### Data for this exercise

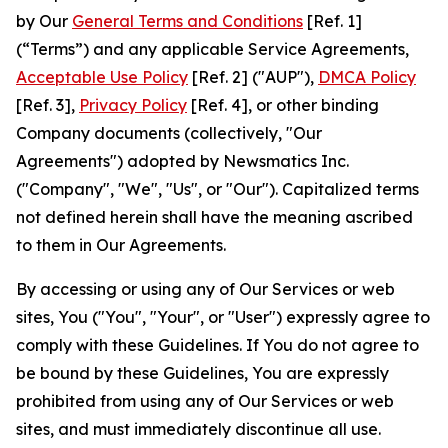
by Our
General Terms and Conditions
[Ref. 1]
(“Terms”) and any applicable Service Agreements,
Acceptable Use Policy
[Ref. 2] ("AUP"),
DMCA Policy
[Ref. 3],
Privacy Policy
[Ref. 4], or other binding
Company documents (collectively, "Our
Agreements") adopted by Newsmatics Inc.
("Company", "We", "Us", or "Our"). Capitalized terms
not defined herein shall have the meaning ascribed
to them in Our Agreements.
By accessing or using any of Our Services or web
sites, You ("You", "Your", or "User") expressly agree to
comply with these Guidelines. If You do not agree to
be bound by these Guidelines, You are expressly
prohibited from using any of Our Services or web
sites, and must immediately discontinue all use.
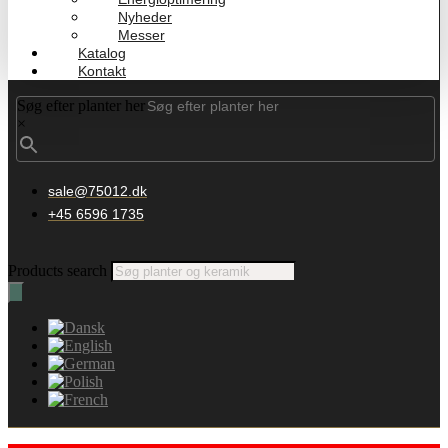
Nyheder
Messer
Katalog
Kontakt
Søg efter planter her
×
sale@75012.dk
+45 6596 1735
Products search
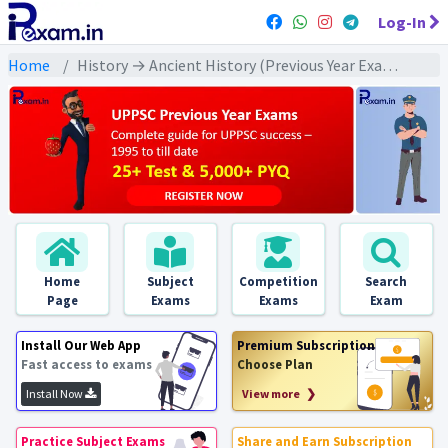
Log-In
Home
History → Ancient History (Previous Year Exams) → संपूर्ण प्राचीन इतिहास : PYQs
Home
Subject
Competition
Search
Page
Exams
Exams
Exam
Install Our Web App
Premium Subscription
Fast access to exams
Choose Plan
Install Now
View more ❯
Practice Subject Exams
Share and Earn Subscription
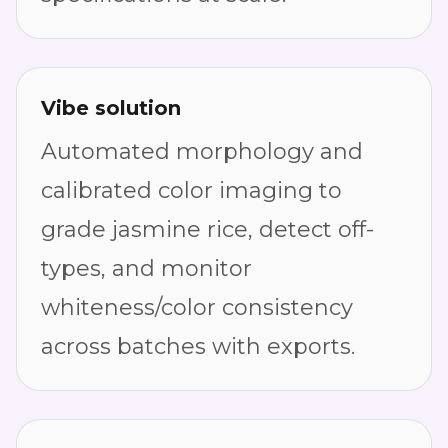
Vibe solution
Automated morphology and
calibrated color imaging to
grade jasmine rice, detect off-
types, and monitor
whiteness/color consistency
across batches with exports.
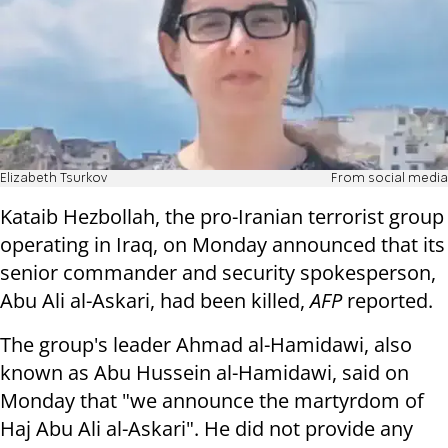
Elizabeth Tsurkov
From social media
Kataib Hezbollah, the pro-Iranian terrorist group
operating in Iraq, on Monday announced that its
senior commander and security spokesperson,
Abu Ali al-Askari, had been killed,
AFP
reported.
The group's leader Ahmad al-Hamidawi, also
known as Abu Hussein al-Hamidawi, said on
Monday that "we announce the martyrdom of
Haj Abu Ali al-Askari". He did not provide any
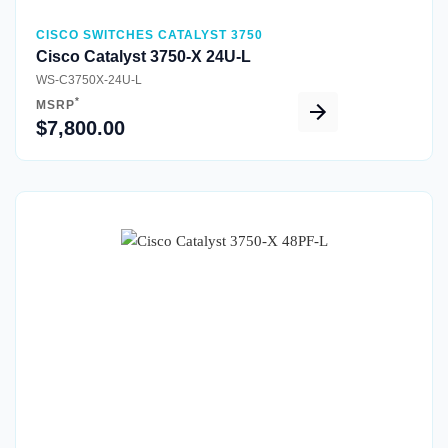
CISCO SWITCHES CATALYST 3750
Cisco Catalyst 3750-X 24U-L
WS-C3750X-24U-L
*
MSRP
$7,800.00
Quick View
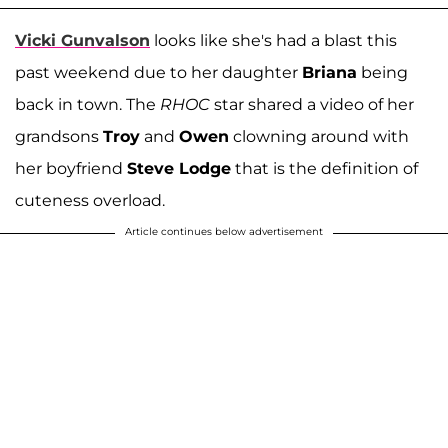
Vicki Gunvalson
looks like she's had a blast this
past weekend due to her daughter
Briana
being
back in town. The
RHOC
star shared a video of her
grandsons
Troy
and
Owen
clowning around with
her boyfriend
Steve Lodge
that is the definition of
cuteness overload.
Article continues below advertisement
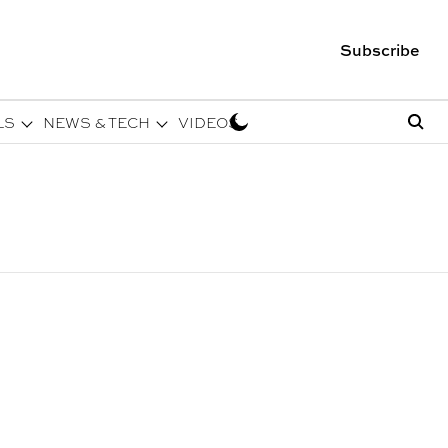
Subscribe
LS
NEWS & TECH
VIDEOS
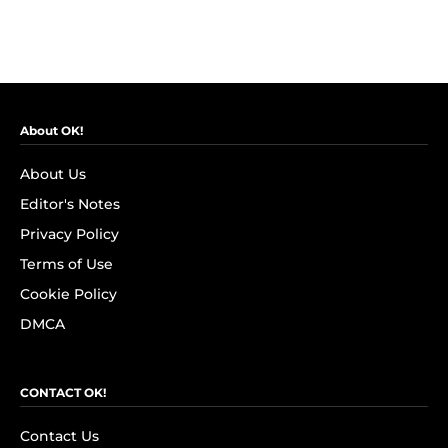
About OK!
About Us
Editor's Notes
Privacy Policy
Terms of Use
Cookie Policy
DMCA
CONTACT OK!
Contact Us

######

Your task:
Give back exactly, and only, the lines from the one holding "NEWS & TECH" through the last line of the entries, with every picture omitted.

Task response:
NEWS & TECH
VIDEOS
About OK!
About Us
Editor's Notes
Privacy Policy
Terms of Use
Cookie Policy
DMCA
CONTACT OK!
Contact Us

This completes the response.